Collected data
<<<<

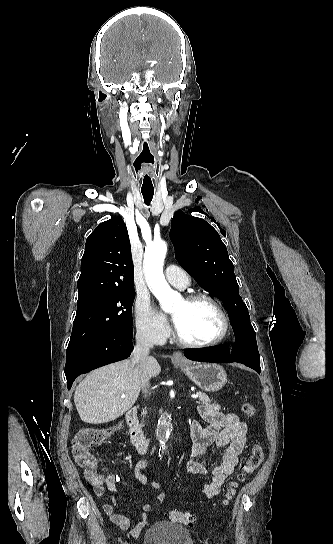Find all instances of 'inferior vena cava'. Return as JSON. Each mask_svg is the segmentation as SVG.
I'll list each match as a JSON object with an SVG mask.
<instances>
[{"label":"inferior vena cava","mask_w":333,"mask_h":544,"mask_svg":"<svg viewBox=\"0 0 333 544\" xmlns=\"http://www.w3.org/2000/svg\"><path fill=\"white\" fill-rule=\"evenodd\" d=\"M158 342L157 333L152 328H139L136 332V344L133 351V362L140 378L141 388L144 394L149 390V374L147 364L149 351Z\"/></svg>","instance_id":"1"}]
</instances>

>>>>

Problem description: The answer must be the full set of records, repeated exactly, with no pictures.

Exercise solution:
Find all instances of 'inferior vena cava'. Return as JSON. Each mask_svg is the segmentation as SVG.
I'll list each match as a JSON object with an SVG mask.
<instances>
[{"label":"inferior vena cava","mask_w":333,"mask_h":544,"mask_svg":"<svg viewBox=\"0 0 333 544\" xmlns=\"http://www.w3.org/2000/svg\"><path fill=\"white\" fill-rule=\"evenodd\" d=\"M158 342L157 333L152 328H139L136 332V344L133 351V362L140 378L141 388L144 394L149 390V374L147 364L149 351Z\"/></svg>","instance_id":"1"}]
</instances>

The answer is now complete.